### Exercise goal
Return exactly the lines of the entries that start at the line containing "ましておめでとうございます！" and continue to the last line. Omit the pictures.

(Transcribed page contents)
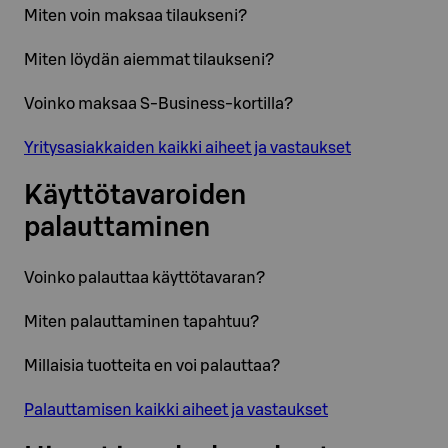
Miten voin maksaa tilaukseni?
Miten löydän aiemmat tilaukseni?
Voinko maksaa S-Business-kortilla?
Yritysasiakkaiden kaikki aiheet ja vastaukset
Käyttötavaroiden
palauttaminen
Voinko palauttaa käyttötavaran?
Miten palauttaminen tapahtuu?
Millaisia tuotteita en voi palauttaa?
Palauttamisen kaikki aiheet ja vastaukset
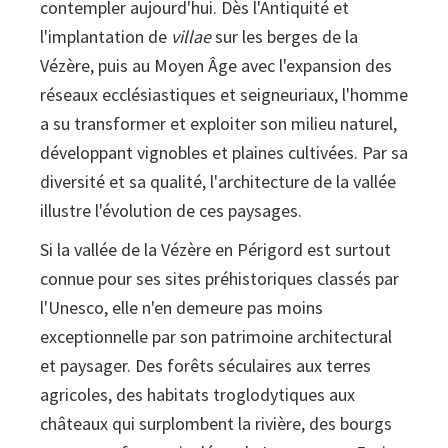
contempler aujourd'hui. Dès l'Antiquité et
paysage
l'implantation de
villae
sur les berges de la
Vézère, puis au Moyen Âge avec l'expansion des
réseaux ecclésiastiques et seigneuriaux, l'homme
a su transformer et exploiter son milieu naturel,
développant vignobles et plaines cultivées. Par sa
diversité et sa qualité, l'architecture de la vallée
illustre l'évolution de ces paysages.
Si la vallée de la Vézère en Périgord est surtout
connue pour ses sites préhistoriques classés par
l'Unesco, elle n'en demeure pas moins
exceptionnelle par son patrimoine architectural
et paysager. Des forêts séculaires aux terres
agricoles, des habitats troglodytiques aux
châteaux qui surplombent la rivière, des bourgs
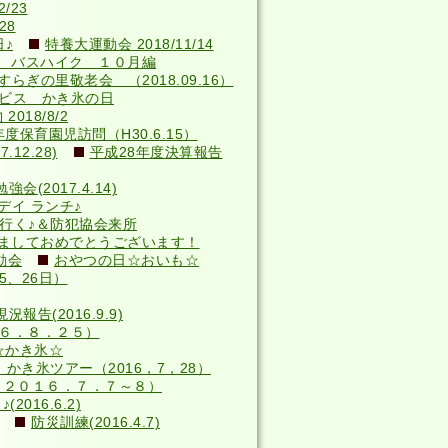
/23
28
♪
特養大運動会 2018/11/14
 バスハイク １０月編
らぎの里敬老会 （2018.09.16）
サービス かき氷の日
018/8/2
年度保育園児訪問（H30.6.15）
12.28)
平成28年度決算報告
(2017.4.14)
デイ ランチ♪
へ行く♪＆防犯協会来所
ましておめでとうございます！
動会
おやつの日☆おいも☆
5、26日）
況報告(2016.9.9)
６．８．２５）
☆かき氷☆
かき氷ツアー（2016，7，28）
（２０１６．７．７～８）
016.6.2)
防災訓練(2016.4.7)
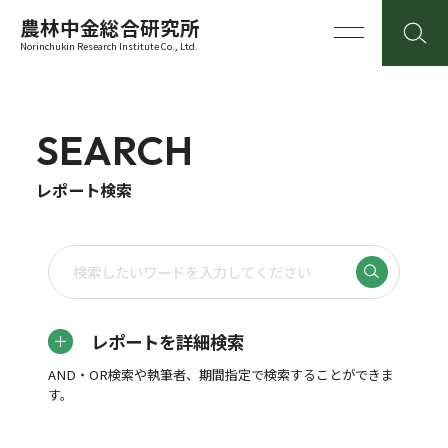
農林中金総合研究所
Norinchukin Research Institute Co., Ltd.
SEARCH
レポート検索
レポートを詳細検索
AND・OR検索や執筆者、期間指定で検索することができま
す。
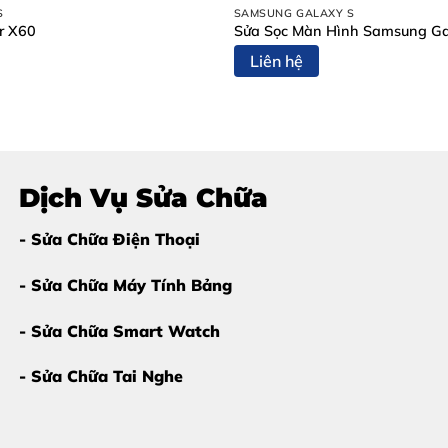
ép kính sớm
để tránh hư màn hình:
S
SAMSUNG GALAXY S
r X60
Sửa Sọc Màn Hình Samsung Ga
Liên hệ
Dịch Vụ Sửa Chữa
n hình OLED rất đắt tiền.
- Sửa Chữa Điện Thoại
- Sửa Chữa Máy Tính Bảng
o M4 tại Thùy Trang Mobile Biên
- Sửa Chữa Smart Watch
o M4 tại Thùy Trang Mobile Biên Hòa
mang lại
sự khác bi
- Sửa Chữa Tai Nghe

### Written answer
ましておめでとうございます！
動会
おやつの日☆おいも☆
5、26日）
況報告(2016.9.9)
６．８．２５）
☆かき氷☆
かき氷ツアー（2016，7，28）
（２０１６．７．７～８）
016.6.2)
防災訓練(2016.4.7)
農林中金総合研究所
Norinchukin Research Institute Co., Ltd.
SEARCH
レポート検索
レポートを詳細検索
AND・OR検索や執筆者、期間指定で検索することができま
す。
ép kính sớm
để tránh hư màn hình:
S
SAMSUNG GALAXY S
r X60
Sửa Sọc Màn Hình Samsung Ga
Liên hệ
Dịch Vụ Sửa Chữa
n hình OLED rất đắt tiền.
- Sửa Chữa Điện Thoại
- Sửa Chữa Máy Tính Bảng
o M4 tại Thùy Trang Mobile Biên
- Sửa Chữa Smart Watch
o M4 tại Thùy Trang Mobile Biên Hòa
mang lại
sự khác bi
- Sửa Chữa Tai Nghe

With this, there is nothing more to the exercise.